So I'm bored. I'm still sick (yes, it has been a full week now), I've coughed up both lungs and am working on some other small organs now. Last night a friend of my husband's was in town (this friend was actually our koumbaros - otherwise known as the best man) from Athens and I couldn't go out with them because of this damn flu. And tonight is a small family gathering at an aunt's (my mother-in-law's sister) and I can't go because of this damn flu. It sucks, really, because this family group is lots of fun, although there will be plenty more times to visit with them in the future.
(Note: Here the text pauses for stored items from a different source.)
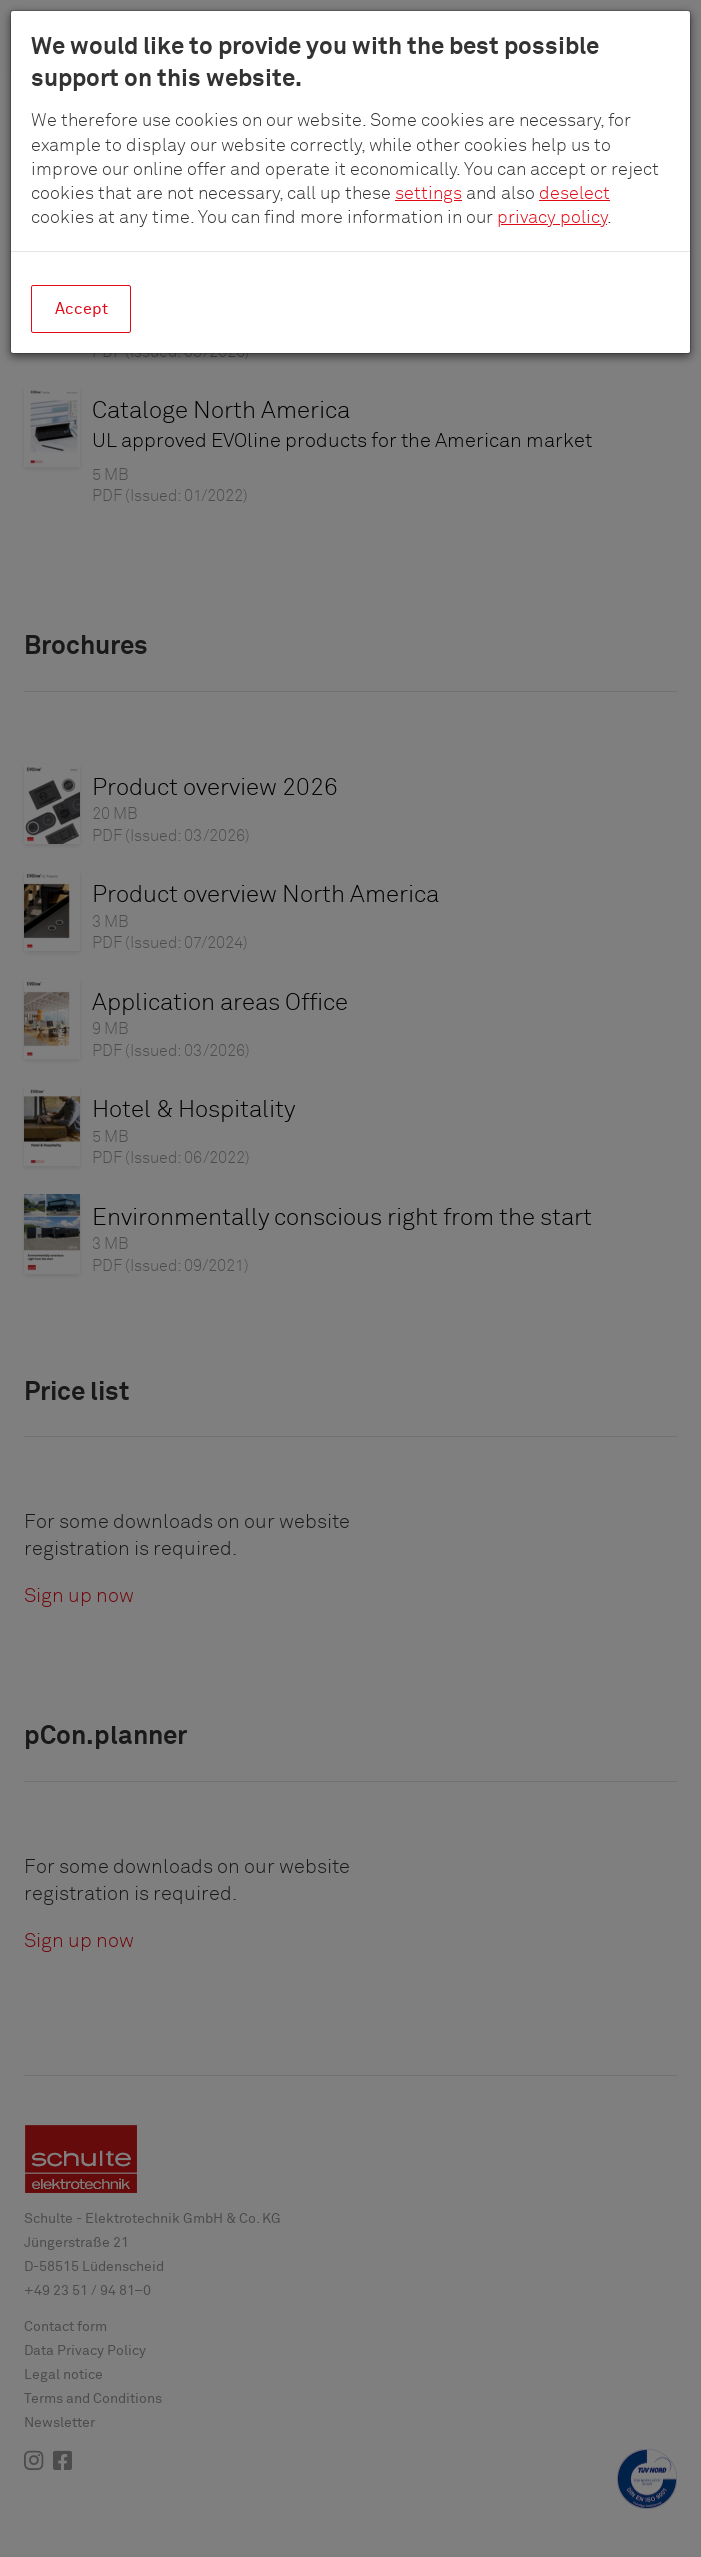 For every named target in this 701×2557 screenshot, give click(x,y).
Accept (81, 309)
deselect (574, 194)
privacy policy (552, 218)
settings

So what do I spend my time doing? Thanks to Michael at Chez Bez I spent over a half hour putting funny things into the Sloganizer and laughing myself silly (turd was my particular favorite, yes, I am so mature). It is quite stupid, really, because it isn't as if there aren't things to do around here, and even if my husband were here we wouldn't necessarily be doing the exact same activity. But for some reason, when he is gone, I get horribly bored. Horribly, crankily bored (and apparently infantile, see above turd remark).
This is quite frustrating for me actually, because I am one of those people who actually delighted in living alone and having time to myself. I still want time to myself. But organized, arranged time to myself, not I'm-sick-and-can't-go-do-things-with-my-husband time to myself.
I'm entitled to a whiney post every once in awhile. Aren't I?